An Algorithm for Individual Intermediate Filament Tracking

Abstract

In this paper we propose an algorithm for automatic tracking of individual intermediate filaments (IF), which form a highly branched network inside living cells. The algorithm is based on Stretching Open Active Contours (SOAC) combined with a novel method for processing the snake’s open ends. The main element of our approach (Endpoint-Controlled Active Contours) is a newly introduced potential function, which is included into the snake’s energy term forcing its end-points to coincide with the filament’s end- or junction-points. The comparison of our method with similar tracking algorithms for the problem of IF tracking shows a significantly improved accuracy of the overall tracking.

1 Introduction

Intermediate filaments are major cytoskeletal components of vertebrate cells. Their molecular composition varies depending on cell type, cellular function and the microenvironment. Typically, intermediate filaments form a filamentous network within the cell and are mechanically connected to neighbor cells. This network is a main contributor to the biomechanical properties of cells and tissues supporting processes such as wound healing and tumor cell invasion [7, 9]. The topology of intermediate filament networks is highly different depending on the cell type, filament type and physiological conditions. The organization and dynamics of intermediate filaments can be best studied in living cells producing fluorescent intermediate filament protein reporters. However, an approach to classify and distinguish between different types of filament topologies is missing. A quantitative description of network’s characteristics using manual labeling of the filament’s trajectories would be extremely time-consuming.
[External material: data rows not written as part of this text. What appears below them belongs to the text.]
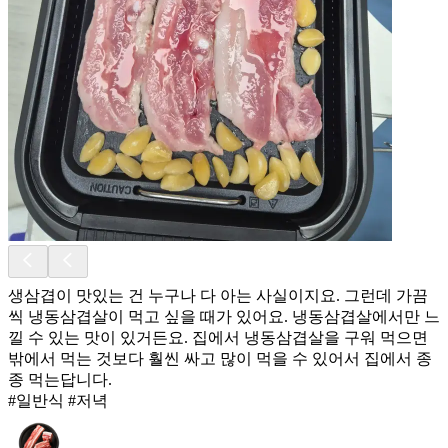
생삼겹이 맛있는 건 누구나 다 아는 사실이지요. 그런데 가끔
씩 냉동삼겹살이 먹고 싶을 때가 있어요. 냉동삼겹살에서만 느
낄 수 있는 맛이 있거든요. 집에서 냉동삼겹살을 구워 먹으면
밖에서 먹는 것보다 훨씬 싸고 많이 먹을 수 있어서 집에서 종
종 먹는답니다.
#일반식 #저녁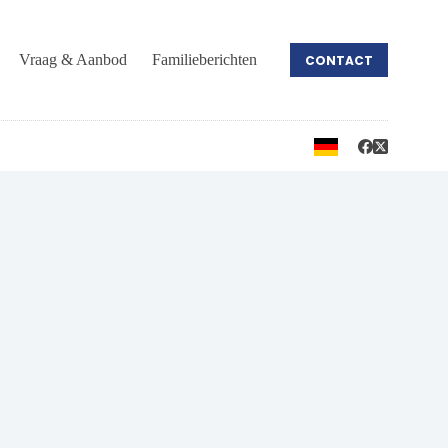
Vraag & Aanbod
Familieberichten
CONTACT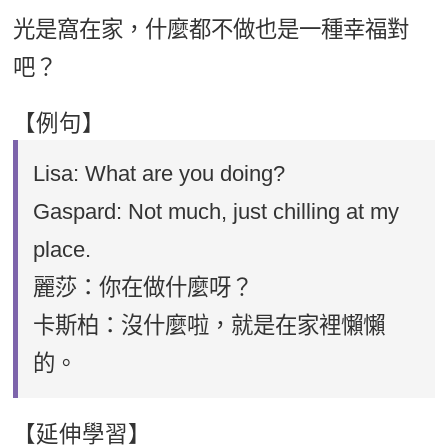
光是窩在家，什麼都不做也是一種幸福對
吧？
【例句】
Lisa: What are you doing?
Gaspard: Not much, just chilling at my
place.
麗莎：你在做什麼呀？
卡斯柏：沒什麼啦，就是在家裡懶懶
的。
【延伸學習】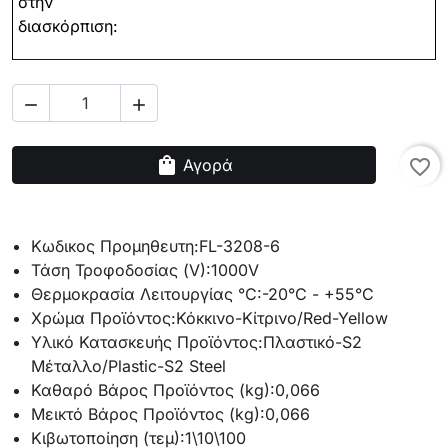
στην
διασκόρπιση:


shopping_bag
Αγορά
favorite_border
Κωδικος Προμηθευτη:
FL-3208-6
Τάση Τροφοδοσίας (V):
1000V
Θερμοκρασία Λειτουργίας °C:
-20°C - +55°C
Χρώμα Προϊόντος:
Κόκκινο-Κίτρινο/Red-Yellow
Υλικό Κατασκευής Προϊόντος:
Πλαστικό-S2
Μέταλλο/Plastic-S2 Steel
Καθαρό Βάρος Προϊόντος (kg):
0,066
Μεικτό Βάρος Προϊόντος (kg):
0,066
Κιβωτοποίηση (τεμ):
1\10\100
Automated filament tracking or segmentation algorithms have been successfully proposed for individual actin filaments which were well separated by background [8, 10]. The task of filament tracking within their highly branched network, in contrast, leads to additional complications due to a high spatio-temporal variability in the contrast of filaments and the risk of confusion with neighboring filaments. As an experimental evaluation shows (see Sect. 4), SOAC-based algorithms tend to overgrow or switch to the neighboring filaments.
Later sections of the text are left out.